Oil Prices boost earnings in a six-week high amid the possibilities of extending the agreement of world production cut


On Wednesday oil prices continues to post gains in the European market for the fifth consecutive day hitting a six-week high amid the possibilities of extending the agreement of world production cut, especially after comments from Saudi Arabia stated that it supporting and will push OPEC and non-OPEC oil producers for this extension, Meanwhile US crude oil stocks fell for the second consecutive week according to American Petroleum Institute report.

At 09:29 GMT, US crude oil settled at$ 53.70 per barrel from $ 53.38 at the beginning of trading session, it hit its highs $ 53.71 since last 7 March and its lows $ 53.34.

Brent oil rose to $ 56.60 per barrel from $ 56.25 which was recorded at the beginning of the session, it hit its highs $ 56.62 since 1 March and its lows $ 56.22.

Crude oil “May Supply” closed yesterday at 0.6% high, after posting four consecutive days of gains, Brent contracts “June futures” increased by 0.5 % for the possibility of extending the agreement of world production cut for six months.

Saudi Arabia wants to extend the output-cut agreement till the end of this year to boost oil prices, Saudi officials said.

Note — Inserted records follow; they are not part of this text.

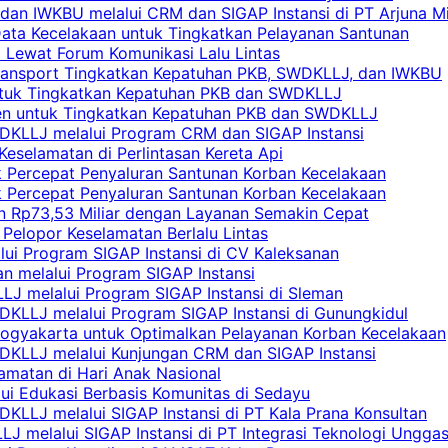
an IWKBU melalui CRM dan SIGAP Instansi di PT Arjuna Mi
Data Kecelakaan untuk Tingkatkan Pelayanan Santunan
i Lewat Forum Komunikasi Lalu Lintas
 Transport Tingkatkan Kepatuhan PKB, SWDKLLJ, dan IWKBU
untuk Tingkatkan Kepatuhan PKB dan SWDKLLJ
yen untuk Tingkatkan Kepatuhan PKB dan SWDKLLJ
DKLLJ melalui Program CRM dan SIGAP Instansi
Keselamatan di Perlintasan Kereta Api
uk Percepat Penyaluran Santunan Korban Kecelakaan
uk Percepat Penyaluran Santunan Korban Kecelakaan
an Rp73,53 Miliar dengan Layanan Semakin Cepat
Pelopor Keselamatan Berlalu Lintas
lui Program SIGAP Instansi di CV Kaleksanan
n melalui Program SIGAP Instansi
LJ melalui Program SIGAP Instansi di Sleman
KLLJ melalui Program SIGAP Instansi di Gunungkidul
Yogyakarta untuk Optimalkan Pelayanan Korban Kecelakaan
DKLLJ melalui Kunjungan CRM dan SIGAP Instansi
amatan di Hari Anak Nasional
lui Edukasi Berbasis Komunitas di Sedayu
KLLJ melalui SIGAP Instansi di PT Kala Prana Konsultan
 melalui SIGAP Instansi di PT Integrasi Teknologi Ungga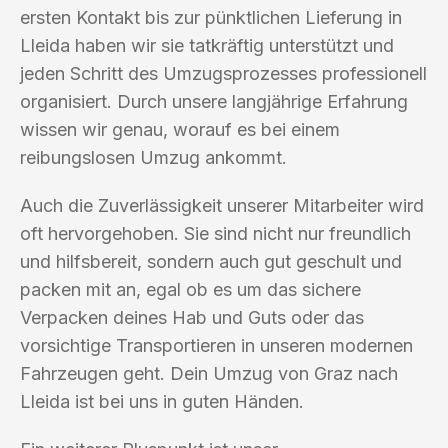
ersten Kontakt bis zur pünktlichen Lieferung in
Lleida haben wir sie tatkräftig unterstützt und
jeden Schritt des Umzugsprozesses professionell
organisiert. Durch unsere langjährige Erfahrung
wissen wir genau, worauf es bei einem
reibungslosen Umzug ankommt.
Auch die Zuverlässigkeit unserer Mitarbeiter wird
oft hervorgehoben. Sie sind nicht nur freundlich
und hilfsbereit, sondern auch gut geschult und
packen mit an, egal ob es um das sichere
Verpacken deines Hab und Guts oder das
vorsichtige Transportieren in unseren modernen
Fahrzeugen geht. Dein Umzug von Graz nach
Lleida ist bei uns in guten Händen.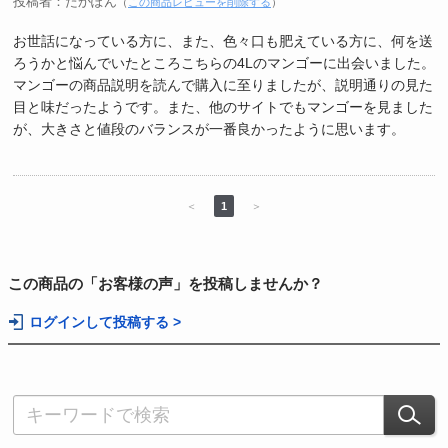
投稿者：たかぽん
（
この商品レビューを削除する
）
お世話になっている方に、また、色々口も肥えている方に、何を送
ろうかと悩んでいたところこちらの4Lのマンゴーに出会いました。
マンゴーの商品説明を読んで購入に至りましたが、説明通りの見た
目と味だったようです。また、他のサイトでもマンゴーを見ました
が、大きさと値段のバランスが一番良かったように思います。
＜
1
＞
この商品の「お客様の声」を投稿しませんか？
ログインして投稿する >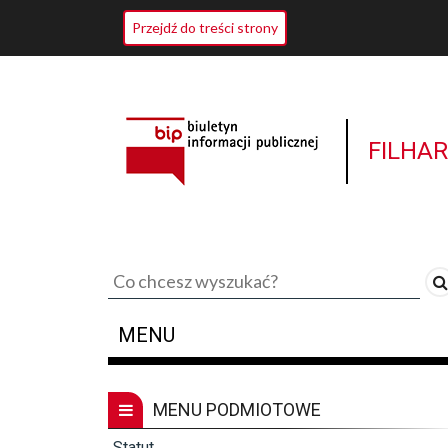
Przejdź do treści strony
FILHA
Tekst
do
wyszukania
MENU
MENU PODMIOTOWE
Statut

The Wall Street Journal reported that Saudi Arabia has told OPEC and non-OPEC oil producers that it wants to extend the agreement of output-cut beyond June

Last December OPEC and non-OPEC oil producers has agreed to cut world output by 1.8 million barrels for six months, starting in January to June, in an attempt to curb the global supply glut and push prices higher.

Russian Minister of Energy Alexander Novak said he will start negotiations with oil producers in Russia later this month on the possibility of extending the production cut agreement entered into with OPEC.

Unofficially API announced yesterday that US crude inventories fell by 1.3 million barrels for the week ending 7 April, the second consecutive weekly decline, contrary to expectations of a rise of 100,000 barrels.